Kategorisierung: Kommentar
‘Der folgende Beitrag behandelt die Entwicklung von gruseligen Animationen auf YouTube’
Vorwort:
YouTube History 010:
Im Jahr 2010 war es für Leute auf YouTube sehr profitabel, ihre Fans an ihrem Leben teilhaben zu lassen. Sei es durch „Vlogs“, in denen die Influencer*innen ihren Tag filmen, oder durch „Storytimes“, in denen sie eine vermeintlich wahre Geschichte aus ihrem Leben teilten. Die deutschen Vorzeigebeispiele für solchen Content sind wohl DagiBee und BibisBeautyPalace, die mit ihren Kanälen in kürzester Zeit eine große Reichweite erlangen. An einem Punkt realisierten YouTuber*innen, dass diese Formate mehr Aufrufe generieren, wenn man die Geschichte verbildlichen würde. Man kann die Anfänge dieses Gedanken bei dem Trend „Draw My Life“ finden. Große YouTuber (wie Markiplier und iBlali) erzählten ihre Lebensgeschichte, begleitet von selbst gezeichneten Bildern. Jedoch waren diese Zeichnungen meist von sehr niedriger Qualität. Sehr viele dieser großen YouTuber*innen waren nicht besonders künstlerisch begabt. Dies ist erwähnenswert, da Cartoonist*innen ihre eigene Ecke des Internets hatten. Besonders bekannte Gesichter da waren Domics, JaidenAnimations und TheOdd1sOut. Durch selbst animierte Videos verfilmten sie witzige Geschichten aus ihrem Leben. Ihre Videos erzielen Millionen von Aufrufen und Abonennt*innen.
„wahre“ animierte Geschichten auf YouTube zu veröffentlichen. Ein Beispiel dafür wäre Actually Happend! Ein Kanal, der nicht mehr existiert, aber zu seiner Zeit Millionen von Aufrufen erreichte. Der Kanal hatte auch ein deutsches Gegenstück, mit den gleichen Videos, nur eben mit deutscher Synchronisierung. Das Unternehmen dahinter ist TheSoul Publishing, eine russische Firma, die auf YouTube sehr viel billigen Kinder-Content auf verschiedenen Profilen veröffentlicht. Das ist erwähnenswert, da dieses Unternehmen an einem Punkt dabei ertappt wurde, nach Schriftsteller*innen, Synchronsprecher*innen und Animator*innen für Actually Happend zu suchen. In dem Schreiben hätten sie angeblich nach Autor*innen gesucht, die so realistische Geschichten verfassen können, dass die Zuschauerschaft nicht realisiert, dass die Erzählungen fiktiv sind. Ob man dem Leak Glauben schenken will oder nicht, die YouTube-Community scheint sich einig zu sein, dass die Videos gefälscht sind. Dennoch gibt es bis heute mehrere YouTube-Kanäle, die „wahre“ animierte Geschichten hochladen. Einige davon sind auf Gruselgeschichten spezialisiert. Was das perfekte Genre für diese Art von Videos ist!
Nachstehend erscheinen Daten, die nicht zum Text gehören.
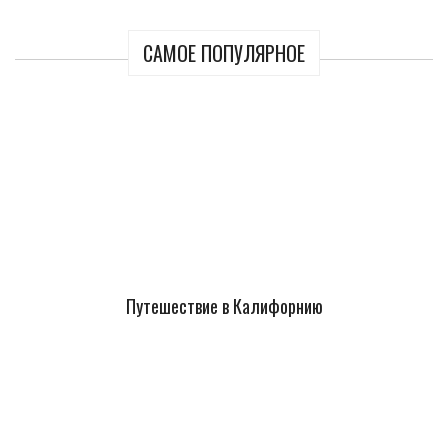
САМОЕ ПОПУЛЯРНОЕ
Путешествие в Калифорнию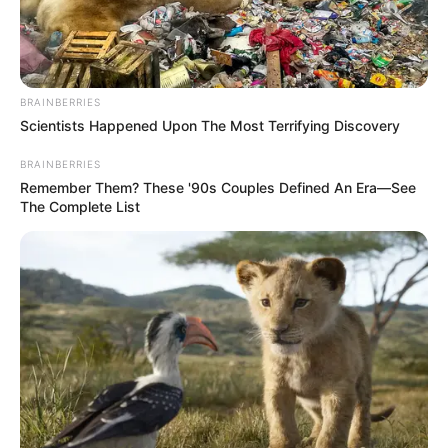
de formação técnica
Entrega de equipamentos:
Agentes Comunitários e de
BRAINBERRIES
Endemias participam de
Scientists Happened Upon The Most Terrifying Discovery
formação técnica
BRAINBERRIES
13:57
ACE
,
Curso Técnico
,
Notícia
,
São Paulo
Remember Them? These '90s Couples Defined An Era—See
The Complete List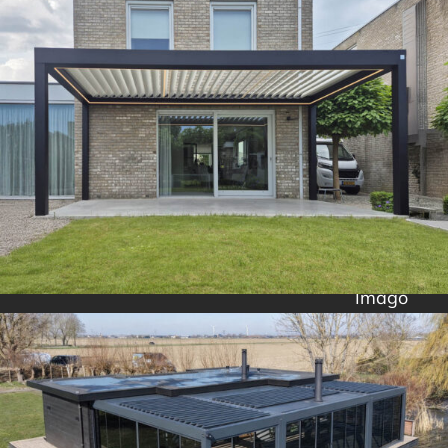
Imago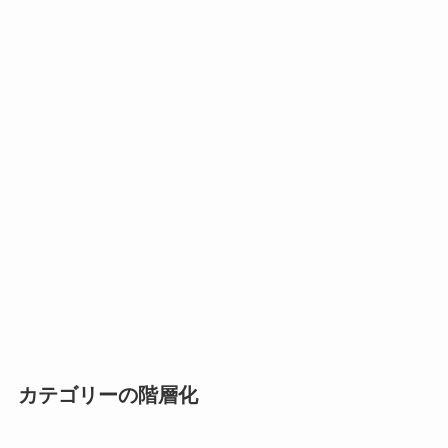
カテゴリーの階層化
Horrorfans lieben Fake News:
Die Horror-Szene hat einen Präzedenzfall für diese Art von Inhalten geschaffen. Doch schon lange vor den Abgründen des Internets waren die Menschen fasziniert von der Frage: Wie viel Wahrheit steckt in Gruselgeschichten? X-Faktor: Das Unfassbare beschäftigte sich mit genau diesem Thema. Eine Folge bestand immer aus fünf verfilmten Kurzgeschichten. Am Ende wurde aufgelöst, welche Geschichten „wahr“ sind und welche frei erfunden. Produziert wurde sie von 1997-2002 in den USA. Im deutschsprachigen Raum ist die Serie bis heute sehr beliebt. Diese anhaltende Popularität führte sogar dazu, dass die dritte und vierte Staffel in Deutschland noch vor ihrer US-Premiere synchronisiert und ausgestrahlt wurden. Für die vierte Staffel wurde zudem ein eigener Vorspann für die deutsche Fassung produziert: Dabei ersetzte man die originale Titelmusik durch das Stück Under Investigation von Simon Russell. Aber auch X-Faktor geriet in Kritik. So seien keine unabhängigen Quellen ersichtlich. Durch ungenaue Angaben von Raum und Zeit der Geschehnisse sind sie schwer zu überprüfen. Auch wurden 2012 einige der Geschichten von der Kommission für Jugendmedienschutz (KJM) als jugendgefährdend eingestuft, da sie die Entwicklung von Unter-12-Jährigen beeinträchtigen könne. Trotz der Kontroversen erfreut sich die Serie bis heute an großer Beliebtheit.
Heute ist der größte Raum für Horrorgeschichten online, das r/nosleep-Subreddit. Eine der Regeln, um auf der Plattform posten zu dürfen, besagt, die Geschichte solle so erzählt werden, als wäre sie echt.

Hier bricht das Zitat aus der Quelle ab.